Robotics Asked by paul-shuvo on January 2, 2022

I’m getting the x,y,z values for three points as follows:

x : -0.357200 y: -0.205010 z: 0.940000

x : -0.310266 y: -0.200437 z: 0.961000

x : -0.299289 y: -0.140374 z: 0.927000

and the point cloud :

image description

Why are some of the values negative?

Does z: 0.961000 mean it is 0.961 meter away towards the z axis?

Also, how is the center of these x,y,z axes computed?

2 Answers

The XYZ readings from the camera are in the reference frame of the camera. @FooBar is correct about the X/Y values: they are planar about the center of the camera, just like the OpenGL viewing window. I don't know the maximum range of the point-cloud data, but my suspicion is that the maximum z value is 1. (This could change, however, depending if you have a multi-camera setup, but I don't have the experimental dtaa to prove one way or the other, and that is outside the scope of the original question.)

RViz is built on OpenGL (though the robotics frames are not necessarily following the same standard, just that they share many similar design choices), so I suggest you look up the documentation for versions 4.X. Here is a great explanation of OpenGL coordinate frames, not that you needed to go into that much detail, but it helped me a lot.

Back to ROS: If you want to get the coordinates in the world frame rather than the local camera frame, there are 2 things you need.

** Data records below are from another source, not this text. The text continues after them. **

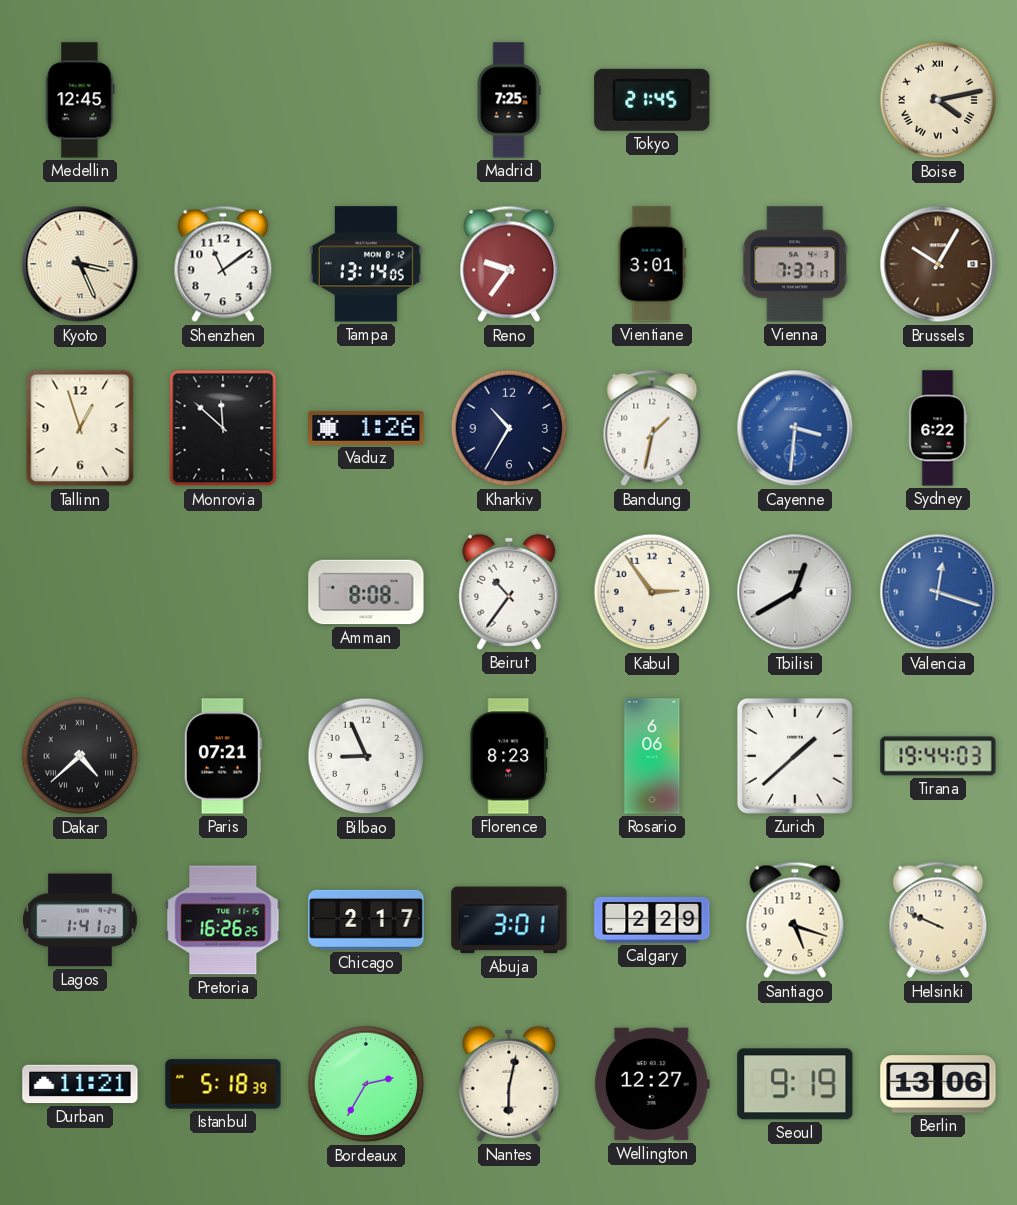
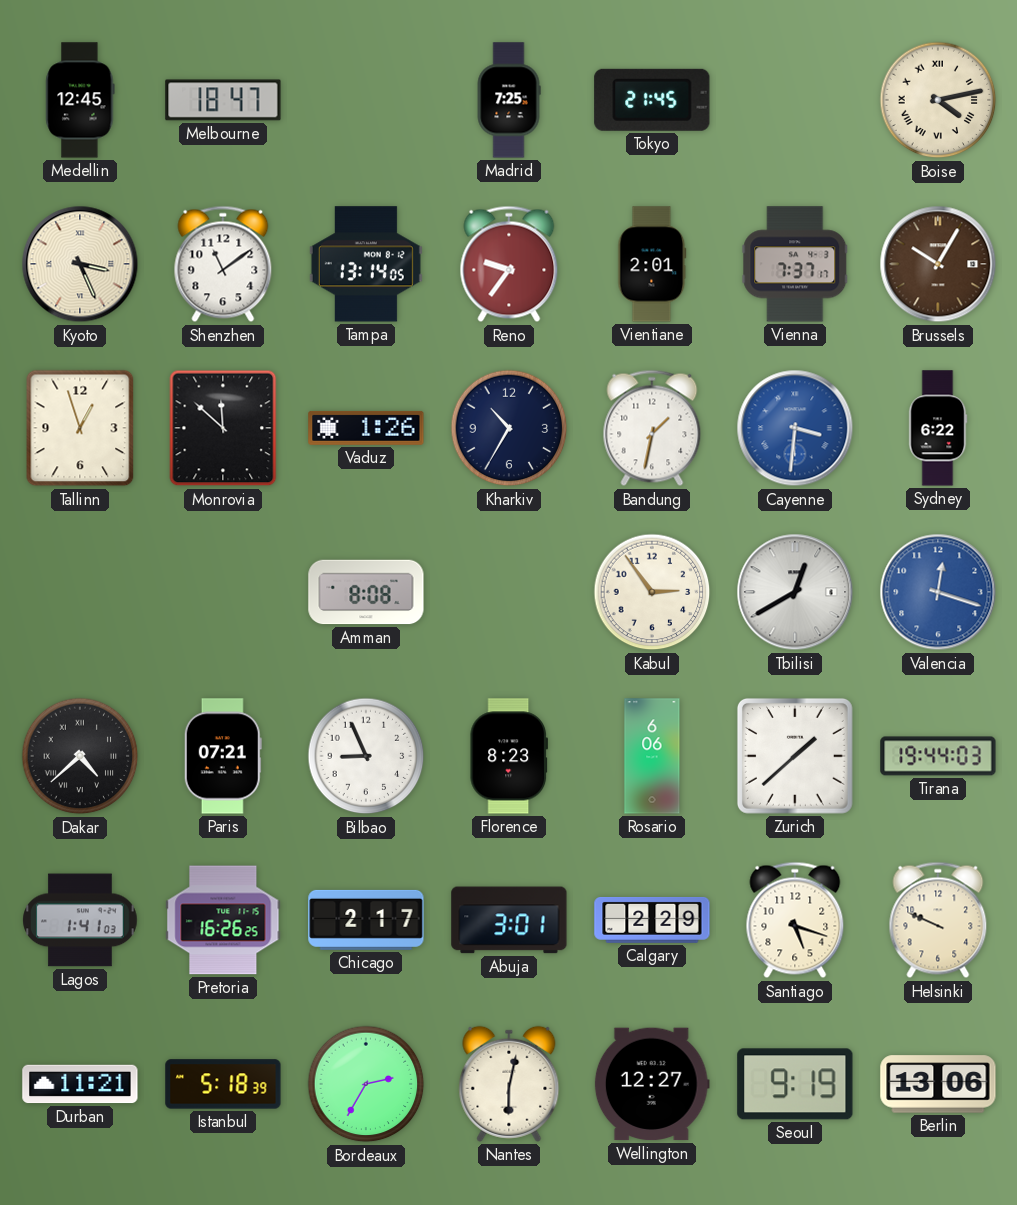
Melbourne: none -> 18:47
Vientiane: 3:01 -> 2:01
Beirut: 10:36 -> none
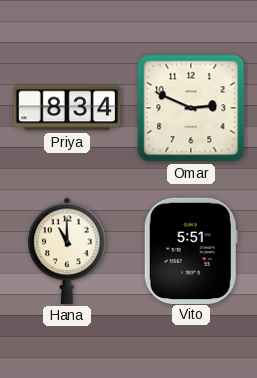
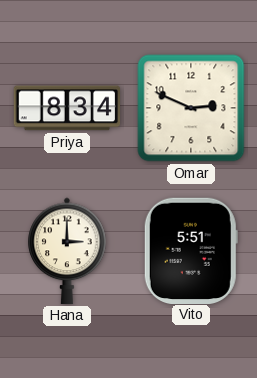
Hana: 11:00 -> 3:00
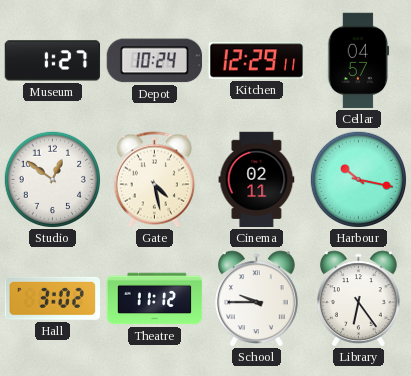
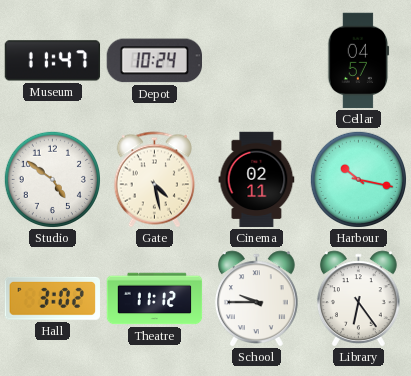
Museum: 1:27 -> 11:47
Kitchen: 12:29 -> none
Studio: 12:51 -> 4:51
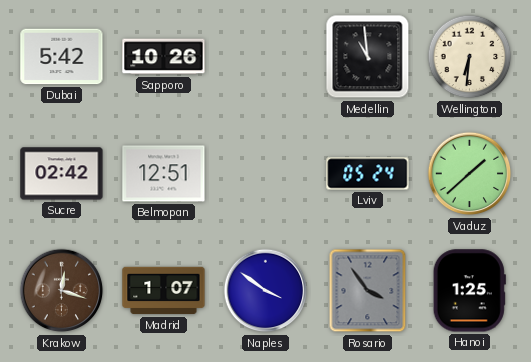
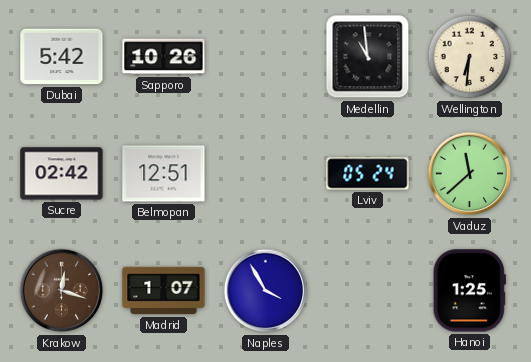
Vaduz: 1:38 -> 11:38
Naples: 3:51 -> 3:55
Rosario: 3:54 -> none
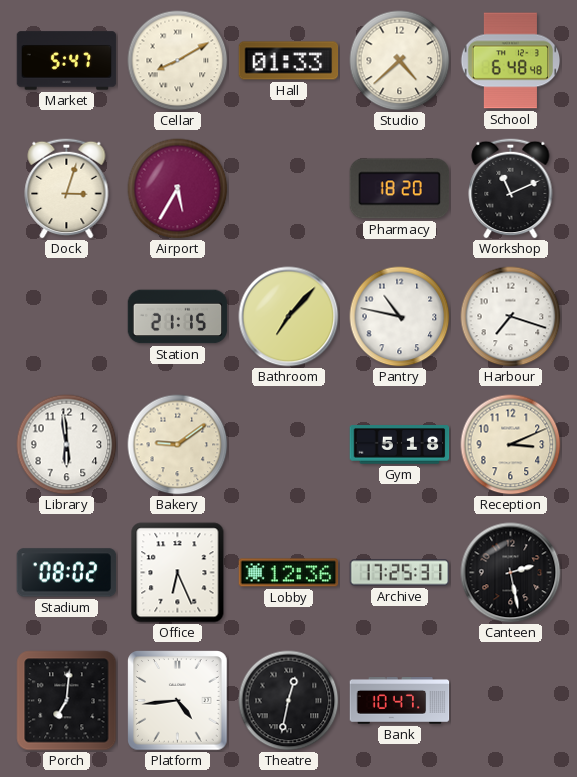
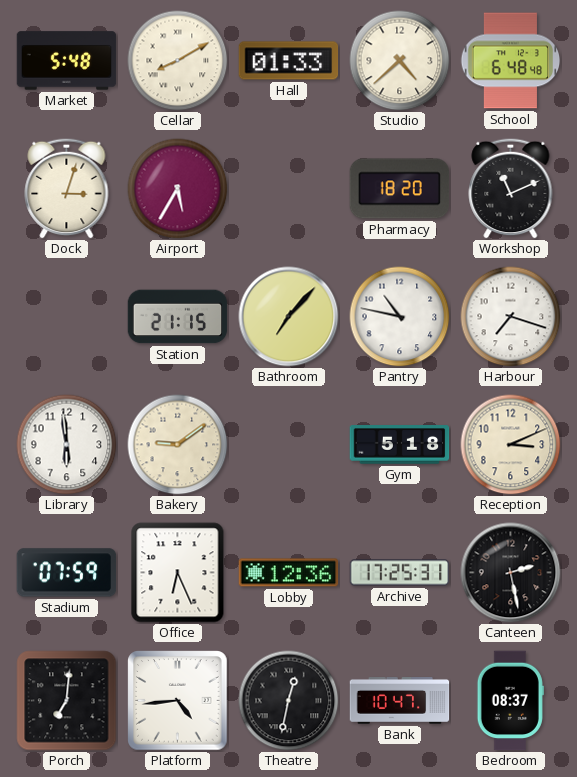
Market: 5:47 -> 5:48
Stadium: 08:02 -> 07:59
Bedroom: none -> 08:37
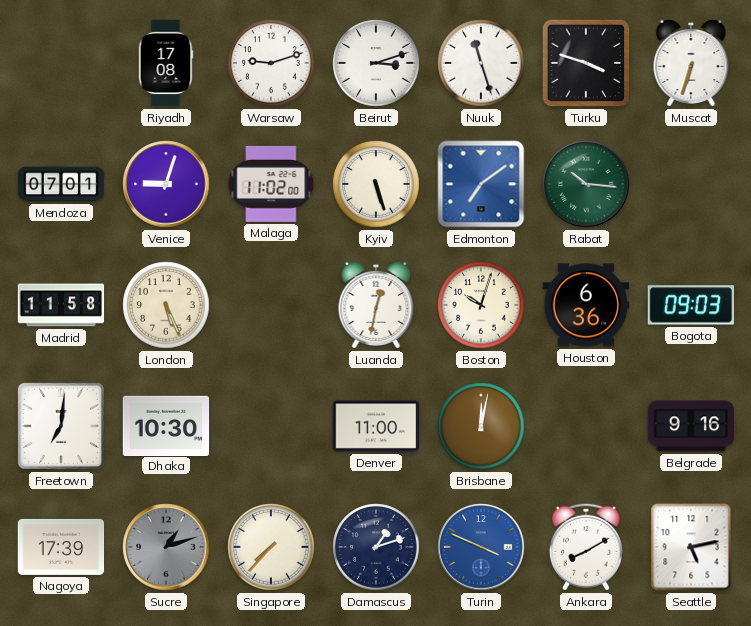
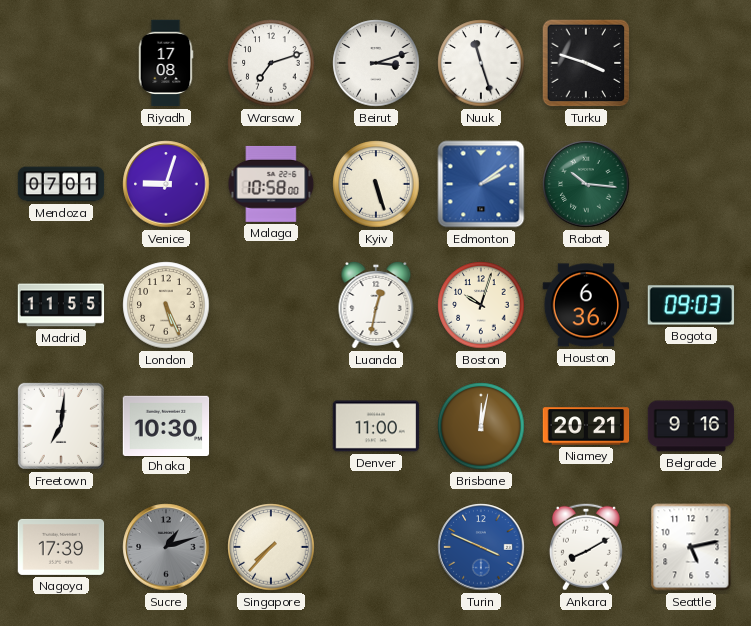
Warsaw: 9:12 -> 7:12
Muscat: 6:33 -> none
Malaga: 11:02 -> 10:58
Edmonton: 7:09 -> 2:09
Madrid: 11:58 -> 11:55
Niamey: none -> 20:21
Damascus: 1:12 -> none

  1. The location of the camera w.r.t. world frame
  2. The Point cloud data

You can then create a new frame transform object with no rotation offset from the camera (Unit quaternion with 0 rotations). You can then take your camera frame and the newly computed frame and then extract the frame transform

For clarity:

  1. World frame
  2. Camera frame
  3. Point frame

Since I don't know what language you are using, I refer will refer you to these links regarding frame transforms.

https://wiki.ros.org/tf
https://wiki.ros.org/tf/Overview/Transformations
https://docs.ros.org/kinetic/api/tf/html/c++/index.html
https://answers.ros.org/question/210572/what-is-a-frame/

Answered by robotsfoundme on January 2, 2022

These values are relative to the camera. Z is always positive as the camera can't see what is behind. X and Y can be positive or negative depending on if an object is left/right or higher/lower than the camera's viewing direction.